Other specifiers work correctly.
而不是123,我得到了zu。
其他说明符正常工作。
If size_texists shouldn't zualso be available in printf?
Is this something I should contact my library vendor about, or is a library implementation allowed to exclude it?
如果size_t存在也不应该 zu在printf?
这是我应该联系我的库供应商的事情,还是允许库实现排除它?
回答by P.P
If size_t exists shouldn't zu also be available in printf?
如果 size_t 存在,则 zu 不应该在 printf 中可用吗?
size_texisted at least since C89 but the respective format specifier %zu(specifically the length modifier z) was added to the standard only since C99.
size_t至少自 C89 以来就存在,但仅自 C99 以来才将相应的格式说明符%zu(特别是长度修饰符z)添加到标准中。
So, if you can't use C99 (or C11) and had to print size_tin C89, you just have to fallback to other existing types, such as:
因此,如果您不能使用 C99(或 C11)并且不得不size_t在 C89 中打印,您只需要回退到其他现有类型,例如:
printf("%lu\n", (unsigned long)n);
回答by Praveen Kumar Rana
This is working fine.

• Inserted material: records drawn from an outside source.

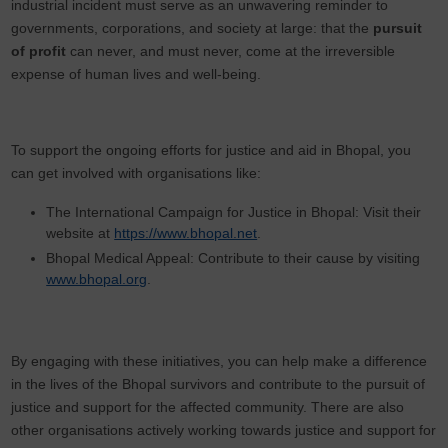
industrial incident must serve as an unwavering reminder to
governments, corporations, and society at large: that the
pursuit
of profit
can never, and must never, come at the irreversible
expense of human lives and well-being.
To support the ongoing efforts for justice and aid in Bhopal, you
can get involved with organisations like:
The International Campaign for Justice in Bhopal: Visit their
website at
https://www.bhopal.net
.
Bhopal Medical Appeal: Contribute to their cause by visiting
www.bhopal.org
.
By engaging with these initiatives, you can help make a difference
in the lives of the Bhopal survivors and contribute to the pursuit of
justice and support for the affected community. There are also
other organisations actively working towards justice and support for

In my system, it's printing the expected value. You may be getting the error due to the compiler. I am using the GCCcompiler. If you have this only and trying to get the output the first update the GCC and then try. It will work.
这工作正常。在我的系统中,它正在打印预期值。由于编译器,您可能会收到错误。我正在使用GCC编译器。如果您只有这个并尝试获取输出,请首先更新 GCC,然后尝试。它会起作用。